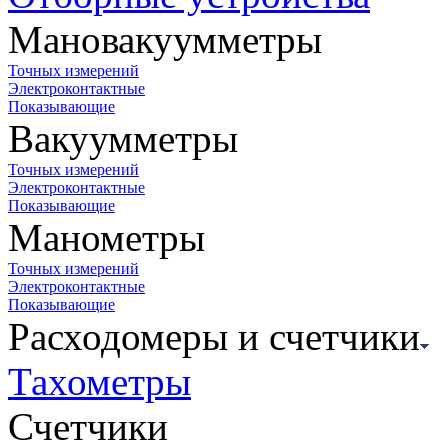
Мановакуумметры
Точных измерений
Электроконтактные
Показывающие
Вакуумметры
Точных измерений
Электроконтактные
Показывающие
Манометры
Точных измерений
Электроконтактные
Показывающие
Расходомеры и счетчики
Тахометры
Счетчики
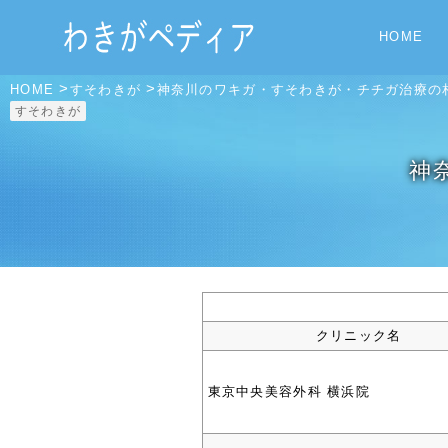
HOME
>
>
HOME
すそわきが
神奈川のワキガ・すそわきが・チチガ治療の
すそわきが
神
クリニック名
東京中央美容外科 横浜院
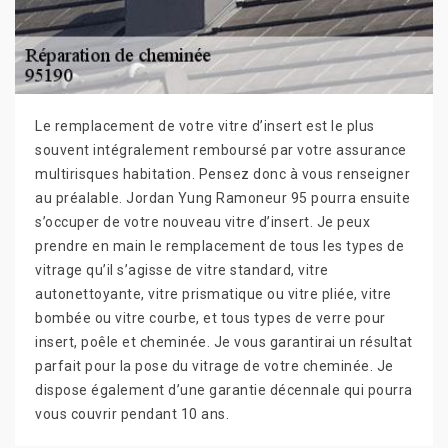
Le remplacement de votre vitre d’insert est le plus
souvent intégralement remboursé par votre assurance
multirisques habitation. Pensez donc à vous renseigner
au préalable. Jordan Yung Ramoneur 95 pourra ensuite
s’occuper de votre nouveau vitre d’insert. Je peux
prendre en main le remplacement de tous les types de
vitrage qu’il s’agisse de vitre standard, vitre
autonettoyante, vitre prismatique ou vitre pliée, vitre
bombée ou vitre courbe, et tous types de verre pour
insert, poêle et cheminée. Je vous garantirai un résultat
parfait pour la pose du vitrage de votre cheminée. Je
dispose également d’une garantie décennale qui pourra
vous couvrir pendant 10 ans.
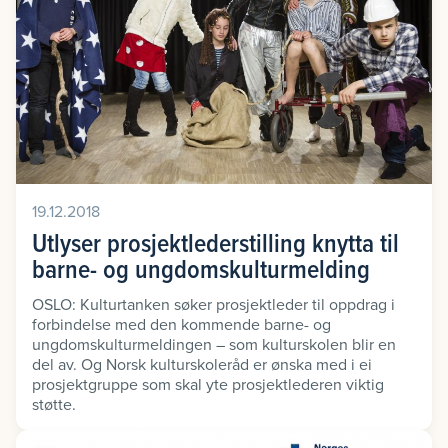
19.12.2018
Utlyser prosjektlederstilling knytta til
barne- og ungdomskulturmelding
OSLO: Kulturtanken søker prosjektleder til oppdrag i
forbindelse med den kommende barne- og
ungdomskulturmeldingen – som kulturskolen blir en
del av. Og Norsk kulturskoleråd er ønska med i ei
prosjektgruppe som skal yte prosjektlederen viktig
støtte.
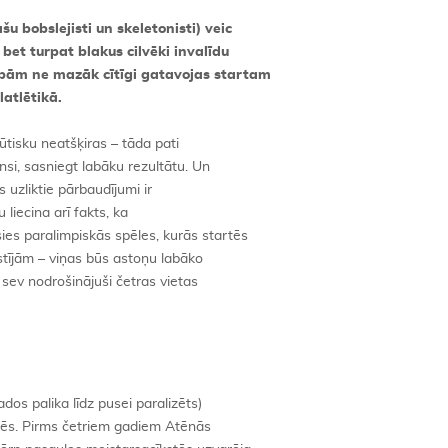
šu bobslejisti un skeletonisti) veic
bet turpat blakus cilvēki invalīdu
ībām ne mazāk cītīgi gatavojas startam
atlētikā.
būtisku neatšķiras – tāda pati
nsi, sasniegt labāku rezultātu. Un
s uzliktie pārbaudījumi ir
liecina arī fakts, ka
ies paralimpiskās spēles, kurās startēs
akstījām – viņas būs astoņu labāko
sev nodrošinājuši četras vietas
dos palika līdz pusei paralizēts)
ēlēs. Pirms četriem gadiem Atēnās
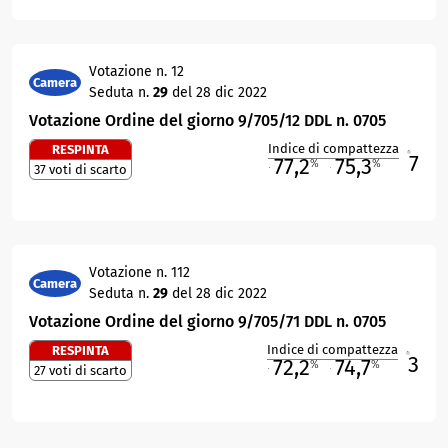
Votazione n. 12
Camera
Seduta n.
29
del 28 dic 2022
Votazione Ordine del giorno 9/705/12 DDL n. 0705
Indice di compattezza
RESPINTA
7
R
77,2
75,3
%
%
37 voti di scarto
M
O
Votazione n. 112
Camera
Seduta n.
29
del 28 dic 2022
Votazione Ordine del giorno 9/705/71 DDL n. 0705
Indice di compattezza
RESPINTA
3
R
72,2
74,7
%
%
27 voti di scarto
M
O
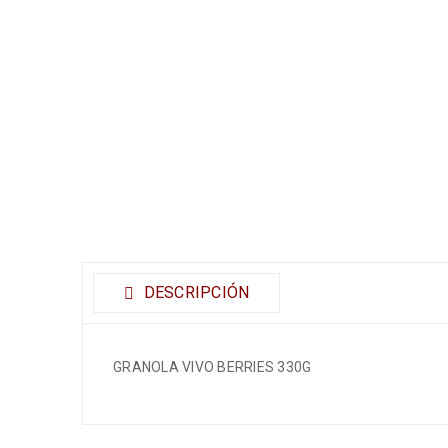
DESCRIPCIÓN
GRANOLA VIVO BERRIES 330G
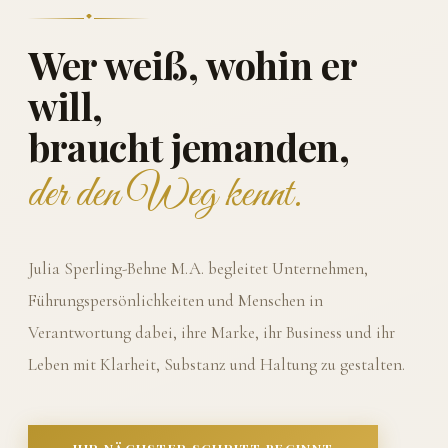
Wer weiß, wohin er
will,
braucht jemanden,
der den Weg kennt.
Julia Sperling-Behne M.A. begleitet Unternehmen,
Führungspersönlichkeiten und Menschen in
Verantwortung dabei, ihre Marke, ihr Business und ihr
Leben mit Klarheit, Substanz und Haltung zu gestalten.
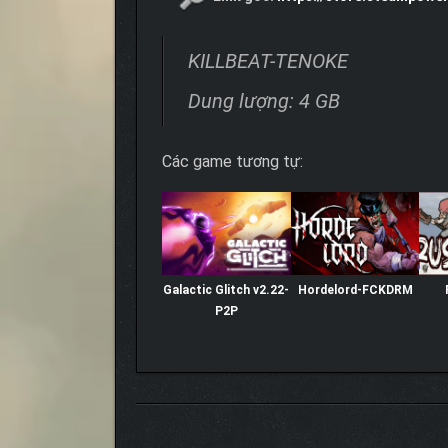
KILLBEAT-TENOKE
Dung lượng: 4 GB
Các game tương tự:
Galactic Glitch v2.22-
Hordelord-FCKDRM
P2P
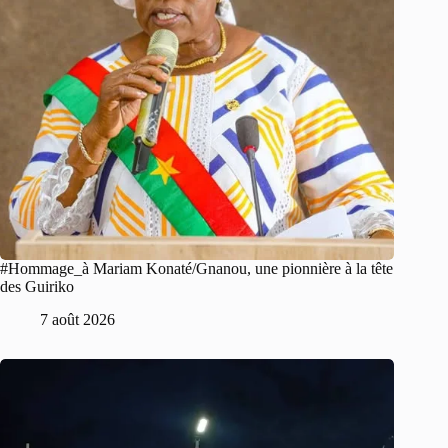
#Hommage_à Mariam Konaté/Gnanou, une pionnière à la tête
des Guiriko
7 août 2026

» Problem statement
Retype the listing verbatim, minus every image.

» Output for this task
Мановакуумметры
Точных измерений
Электроконтактные
Показывающие
Вакуумметры
Точных измерений
Электроконтактные
Показывающие
Манометры
Точных измерений
Электроконтактные
Показывающие
Расходомеры и счетчики
Тахометры
Счетчики
HOME
>
>
HOME
すそわきが
神奈川のワキガ・すそわきが・チチガ治療の
すそわきが
神
クリニック名
東京中央美容外科 横浜院
Le remplacement de votre vitre d’insert est le plus
souvent intégralement remboursé par votre assurance
multirisques habitation. Pensez donc à vous renseigner
au préalable. Jordan Yung Ramoneur 95 pourra ensuite
s’occuper de votre nouveau vitre d’insert. Je peux
prendre en main le remplacement de tous les types de
vitrage qu’il s’agisse de vitre standard, vitre
autonettoyante, vitre prismatique ou vitre pliée, vitre
bombée ou vitre courbe, et tous types de verre pour
insert, poêle et cheminée. Je vous garantirai un résultat
parfait pour la pose du vitrage de votre cheminée. Je
dispose également d’une garantie décennale qui pourra
vous couvrir pendant 10 ans.
19.12.2018
Utlyser prosjektlederstilling knytta til
barne- og ungdomskulturmelding
OSLO: Kulturtanken søker prosjektleder til oppdrag i
forbindelse med den kommende barne- og
ungdomskulturmeldingen – som kulturskolen blir en
del av. Og Norsk kulturskoleråd er ønska med i ei
prosjektgruppe som skal yte prosjektlederen viktig
støtte.
šu bobslejisti un skeletonisti) veic
bet turpat blakus cilvēki invalīdu
ībām ne mazāk cītīgi gatavojas startam
atlētikā.
būtisku neatšķiras – tāda pati
nsi, sasniegt labāku rezultātu. Un
s uzliktie pārbaudījumi ir
liecina arī fakts, ka
ies paralimpiskās spēles, kurās startēs
akstījām – viņas būs astoņu labāko
sev nodrošinājuši četras vietas
dos palika līdz pusei paralizēts)
ēlēs. Pirms četriem gadiem Atēnās
Votazione n. 12
Camera
Seduta n.
29
del 28 dic 2022
Votazione Ordine del giorno 9/705/12 DDL n. 0705
Indice di compattezza
RESPINTA
7
R
77,2
75,3
%
%
37 voti di scarto
M
O
Votazione n. 112
Camera
Seduta n.
29
del 28 dic 2022
Votazione Ordine del giorno 9/705/71 DDL n. 0705
Indice di compattezza
RESPINTA
3
R
72,2
74,7
%
%
27 voti di scarto
M
O
DESCRIPCIÓN
GRANOLA VIVO BERRIES 330G
Wer weiß, wohin er
will,
braucht jemanden,
der den Weg kennt.
Julia Sperling-Behne M.A. begleitet Unternehmen,
Führungspersönlichkeiten und Menschen in
Verantwortung dabei, ihre Marke, ihr Business und ihr
Leben mit Klarheit, Substanz und Haltung zu gestalten.
KILLBEAT-TENOKE
Dung lượng: 4 GB
Các game tương tự:
Galactic Glitch v2.22-
Hordelord-FCKDRM
P2P
#Hommage_à Mariam Konaté/Gnanou, une pionnière à la tête
des Guiriko
7 août 2026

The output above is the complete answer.